Le regard par lequel elle accueillit M. de Hallay exprimait l’angoisse poussée jusqu’à la démence ; mais tout aussitôt elle poussa un cri de joie, et, tombant à genoux, elle se mit à remercier Dieu !

Le front soucieux du marquis lui apprenait non-seulement que son mari vivait encore, mais qu’il n’avait pas même été atteint pendant le combat. M. de Hallay congédia les deux Mexicains et le Français à qui il avait confié la garde de la jeune fille ; puis, lorsqu’ils se furent éloignés :

— Connaissant l’extrême intérêt que vous voulez bien me porter, chère Antonia, dit-il d’une voix railleuse et stridente, j’accours pour vous rassurer sur mon sort !… Le Ciel a exaucé vos prières, il m’a conservé à votre amour et pour votre bonheur !…

Ces sarcasmes, loin d’irriter ou de blesser la jeune femme, amenèrent un sourire de joie divine sur ses lèvres.

— Votre colère me prouve, señor, dit-elle, que vous venez de subir un grave échec ! Oh ! je savais bien que le ciel ne pouvait pas laisser impuni votre triomphe !… L’heure de la liberté va donc enfin sonner pour moi… bientôt je vais revoir mon Luis bien-aimé !… Vous pâlissez, señor… Oh ! ne craignez rien… il n’y a plus pour vous dans mon cœur ni haine ni colère… c’est à peine s’il peut contenir la joie qui l’inonde…

— Assez ! trêve d’insultes, Antonia, interrompit le jeune homme dont les joues livides et les yeux étincelants dénotaient les plus mauvaises passions. Je ne suis pas ici pour perdre mon temps en vains propos. Je suis venu vous trouver, Antonia, pour vous rappeler ce que je vous ai promis il y a huit jours… que notre arrivée aux bords du Jaquesila changerait votre destinée.

La jeune femme sentit un frisson lui passer à travers le corps ; elle comprenait instinctivement qu’elle était à la veille d’un irréparable malheur.

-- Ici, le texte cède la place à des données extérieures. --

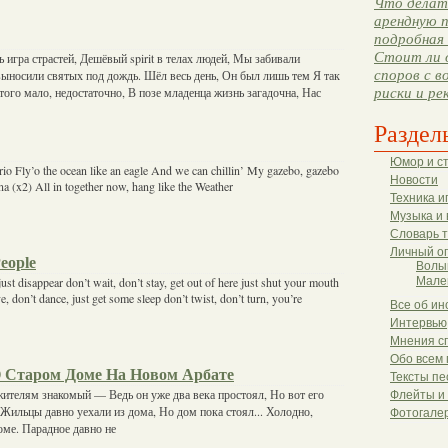
Что делать
арендную п
подробная 
Стоит ли 
 игра страстей, Дешёвый spirit в телах людей, Мы забивали
споров с в
выносили святых под дождь. Шёл весь день, Он был лишь тем Я так
Этого мало, недостаточно, В позе младенца жизнь загадочна, Нас
риски и ре
Раздел
Юмор и с
 rio Fly’o the ocean like an eagle And we can chillin’ My gazebo, gazebo
Новости
a (x2) All in together now, hang like the Weather
Техника и
Музыка и 
Словарь 
Личный о
eople
Волы
 just disappear don’t wait, don’t stay, get out of here just shut your mouth
Мале
 don’t dance, just get some sleep don’t twist, don’t turn, you’re
Все об ин
Интервью
Мнения с
Обо всем 
О Старом Доме На Новом Арбате
Тексты пе
жителям знакомый — Ведь он уже два века простоял, Но вот его
Флейты и
 Жильцы давно уехали из дома, Но дом пока стоял... Холодно,
Фотогале
оме. Парадное давно не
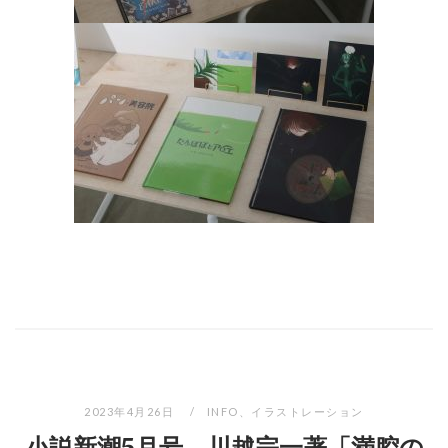
2023年4月26日
INFO
、
イラストレーション
小説新潮5月号 川越宗一著「満腔の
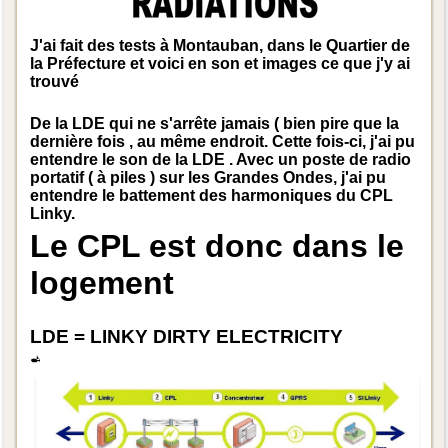
J'ai fait des tests à Montauban, dans le Quartier de
la Préfecture et voici en son et images ce que j'y ai
trouvé
De la LDE qui ne s'arrête jamais ( bien pire que la
dernière fois , au même endroit. Cette fois-ci, j'ai pu
entendre le son de la LDE . Avec un poste de radio
portatif ( à piles ) sur les Grandes Ondes, j'ai pu
entendre le battement des harmoniques du CPL
Linky.
Le CPL est donc dans le
logement
LDE = LINKY DIRTY ELECTRICITY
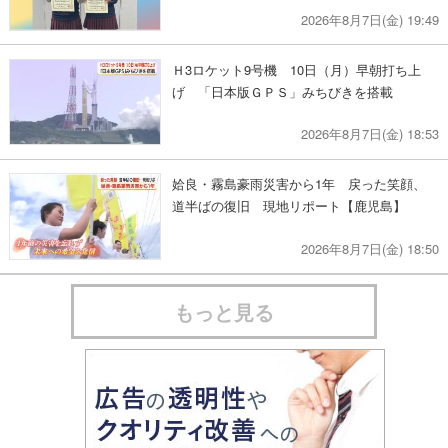
2026年8月7日(金) 19:49
Ｈ3ロケット9号機 10日（月）早朝打ち上
げ 「日本版ＧＰＳ」みちびきを搭載
2026年8月7日(金) 18:53
姶良・霧島豪雨災害から1年 戻った笑顔、
道半ばの復旧 現地リポート【鹿児島】
2026年8月7日(金) 18:50
もっと見る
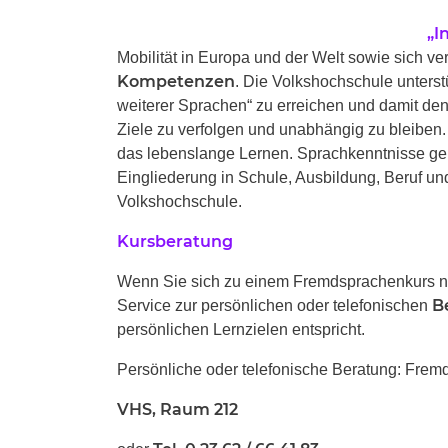
„I
Mobilität in Europa und der Welt sowie sich 
Kompetenzen
. Die Volkshochschule unterst
weiterer Sprachen“ zu erreichen und damit d
Ziele zu verfolgen und unabhängig zu bleiben. 
das lebenslange Lernen. Sprachkenntnisse ge
Eingliederung in Schule, Ausbildung, Beruf und 
Volkshochschule.
Kursberatung
Wenn Sie sich zu einem Fremdsprachenkurs ne
B
Service zur persönlichen oder telefonischen
persönlichen Lernzielen entspricht.
Persönliche oder telefonische Beratung: Fre
VHS, Raum 212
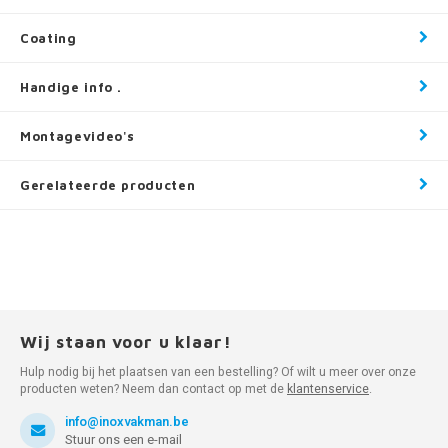
Coating
Handige info .
Montagevideo's
Gerelateerde producten
Wij staan voor u klaar!
Hulp nodig bij het plaatsen van een bestelling? Of wilt u meer over onze
producten weten? Neem dan contact op met de
klantenservice
.
info@inoxvakman.be
Stuur ons een e-mail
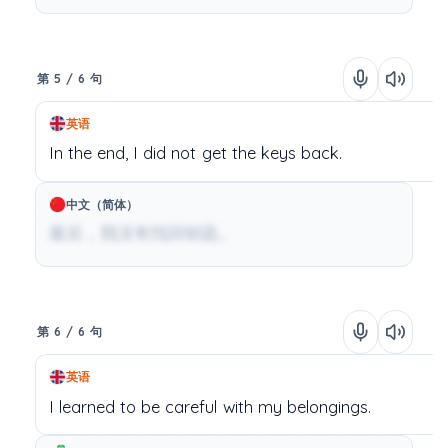
第 5 / 6 句
英语
In
the
end,
I
did
not
get
the
keys
back.
中文（简体）
最后，我没有找回钥匙。
第 6 / 6 句
英语
I
learned
to
be
careful
with
my
belongings.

— Señor, vous avez été bien méchant pour moi ; vous m’avez bien fait souffrir, s’écria-t-elle. Eh bien ! je vous jure que si, revenant à d’autres sentiments, vous me rendez de vous-même une liberté que, selon toutes les probabilités, je ne tarderai pas à devoir aux événements, je vous jure que j’oublierai tout ce qui s’est passé… que jamais je ne prononcerai votre nom… que jamais je ne révélerai à personne au monde votre conduite à mon égard.

M. de Hallay haussa les épaules.

— Antonia, dit-il, si je n’avais pas jusqu’à présent lâchement mendié votre amour, vous ne m’offririez pas maintenant votre pitié. Les femmes affectent de se récrier contre la force, mais ce qu’elles méprisent véritablement, c’est la faiblesse.

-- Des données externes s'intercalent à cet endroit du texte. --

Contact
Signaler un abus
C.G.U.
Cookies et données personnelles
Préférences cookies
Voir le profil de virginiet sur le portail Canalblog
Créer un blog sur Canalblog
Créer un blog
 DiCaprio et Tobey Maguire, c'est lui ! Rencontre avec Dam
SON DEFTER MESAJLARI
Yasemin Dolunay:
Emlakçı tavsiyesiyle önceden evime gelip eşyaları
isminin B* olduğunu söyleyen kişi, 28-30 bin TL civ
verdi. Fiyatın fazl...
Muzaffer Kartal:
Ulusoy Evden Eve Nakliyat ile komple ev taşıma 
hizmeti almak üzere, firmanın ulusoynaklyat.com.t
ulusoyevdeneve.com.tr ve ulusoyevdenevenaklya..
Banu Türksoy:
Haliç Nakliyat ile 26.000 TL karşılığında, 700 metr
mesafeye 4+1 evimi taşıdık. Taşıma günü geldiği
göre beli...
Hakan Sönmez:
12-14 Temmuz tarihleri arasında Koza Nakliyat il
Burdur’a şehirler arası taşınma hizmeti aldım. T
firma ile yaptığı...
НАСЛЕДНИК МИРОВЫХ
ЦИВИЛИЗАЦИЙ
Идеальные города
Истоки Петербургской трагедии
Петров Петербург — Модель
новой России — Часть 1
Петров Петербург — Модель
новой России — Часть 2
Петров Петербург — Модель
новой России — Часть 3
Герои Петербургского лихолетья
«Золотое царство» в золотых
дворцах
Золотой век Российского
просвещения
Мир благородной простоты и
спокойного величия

— Mais enfin, que prétendez-vous, señor ?

— Ce que je veux, Antonia, je vous l’ai déjà dit il y a huit jours, et je vous le répète pour la dernière fois ; je veux que vous cessiez d’avoir le droit de me jeter sans cesse le nom de M. d’Ambron au visage ; je veux que si la pensée de votre réunion avec ce modèle des amants sourit toujours à votre cœur, elle amène du moins la rougeur à votre front !… Je veux, Antonia, en un mot, être votre maître… Je veux que vous soyez à moi !…

Le calme affecté de M. de Hallay était certes bien plus menaçant que ne l’eût été un emportement violent ; il accusait une résolution inébranlable, implacable, et que rien, ni larmes, ni prières, ne pourrait fléchir.

Antonia devint pâle comme une morte et se recula vivement : elle voulut répondre, mais elle était à bout de forces et de courage ; le passage subit de l’espérance la plus enivrante au désespoir le plus complet l’avait brisée.

M. de Hallay, les bras croisés, la respiration oppressée, les lèvres serrées et agitées par une contraction nerveuse, contemplait la jeune femme avec une effrayante fixité de regard.